So, I grew up to be a cunning fox who knew many things, not a dumb hedgehog hunched over his unitary truths. That’s why I applaud F. Scott Fitzgerald’s approval of contradictory ideas. Like him, I keep beating on in my own little boat whilst being borne back ceaselessly into the past. Even though my boat might go backwards I carry on repeating William Blake’s “Without contraries there is no progression.” It’s a sort of mantra for me. I still believe that a man is wise who knows that he knows nothing. I still look on with wonderment at the deep enmities of the English. It seems to me that the English have far more worrying things on the horizon than to spend so much time despising each other. All of my friends from the educated elite have the same sort of set views and a shared fixed dislike of their ideological enemies. I live alongside them but not of them, in reality I’m indifferent, utterly indifferent, to their notions of fairness, class warfare, liberality, rule of law, compassion for the underdog etc. I suppose these ideas have value but I can also appreciate their reverse propositions. I’m a reed vibrating with the contradictory winds. Most ideas seem true in their own way but they live side by side with their sleek and dangerous opposites.
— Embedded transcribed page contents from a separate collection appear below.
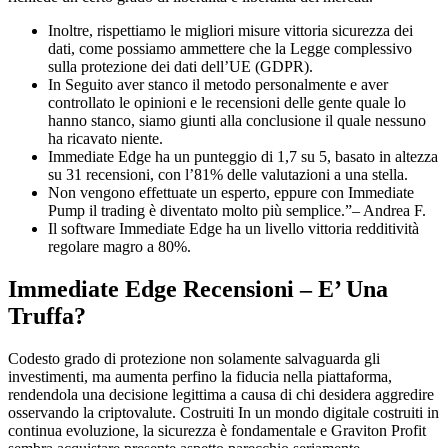
Inoltre, rispettiamo le migliori misure vittoria sicurezza dei
dati, come possiamo ammettere che la Legge complessivo
sulla protezione dei dati dell’UE (GDPR).
In Seguito aver stanco il metodo personalmente e aver
controllato le opinioni e le recensioni delle gente quale lo
hanno stanco, siamo giunti alla conclusione il quale nessuno
ha ricavato niente.
Immediate Edge ha un punteggio di 1,7 su 5, basato in altezza
su 31 recensioni, con l’81% delle valutazioni a una stella.
Non vengono effettuate un esperto, eppure con Immediate
Pump il trading è diventato molto più semplice.”– Andrea F.
Il software Immediate Edge ha un livello vittoria redditività
regolare magro a 80%.
Immediate Edge Recensioni – E’ Una
Truffa?
Codesto grado di protezione non solamente salvaguarda gli
investimenti, ma aumenta perfino la fiducia nella piattaforma,
rendendola una decisione legittima a causa di chi desidera aggredire
osservando la criptovalute. Costruiti In un mondo digitale costruiti in
continua evoluzione, la sicurezza è fondamentale e Graviton Profit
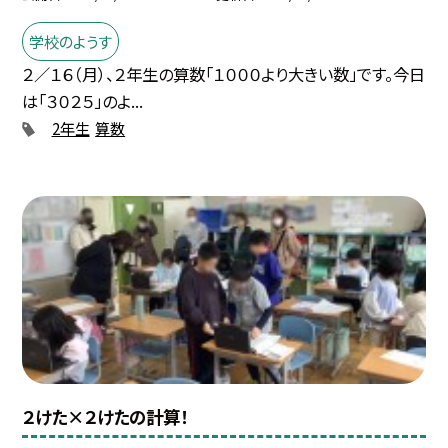
学校のようす
２／１６（月）、２年生の算数「１０００より大きい数」です。今日
は「３０２５」のよ...
2年生
算数
２けた×２けたの計算！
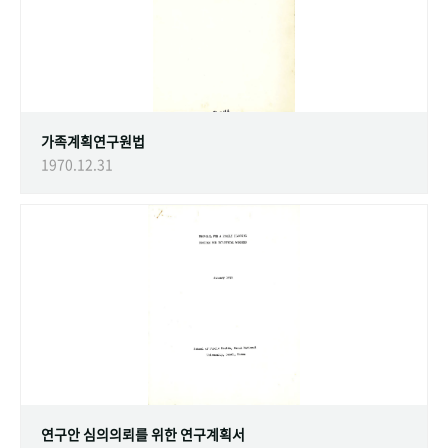
가족계획연구원법
1970.12.31
연구안 심의의뢰를 위한 연구계획서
I have sometimes considered that I’m an instinctive Hegelian in my processes of thought. I can venture a little way along the normal narrow tightrope of accepted ideas but sooner or later I find everything trembling with dissonance. Nabokov once quoted with approval the French expression, Du choc des opinions jaillit la vérité. Jaillir, that’s a good word. It means a spurting or spouting forth, a wobbling jet. Shaking like blancmange on a plate —that’s my brain quivering with the effort of apprehension in the dialectical battle to grasp the world. I tend to perceive things like an upward spiral. You tread the first spiral of the thetic upstroke, everything seems sound and straightforward for the moment. Then you are skidding on the slippery, antithetic down slope until you jump over all obstacles with a gasping synthetic revelation that fuses the two opposites, a sort of leap of understanding. Well, that’s the theory. Most often I just flit between opposing notions of the world, happy to live in that latent interface. Of course sometimes I have a nostalgia for everything being straightforward . A longing for thought as an arrow, a pellucid logical line. I might even read a few pages of Aquinus for example and swim briefly in his cool, calm, teleological flow then I lurch back to the broken waters of my old faith.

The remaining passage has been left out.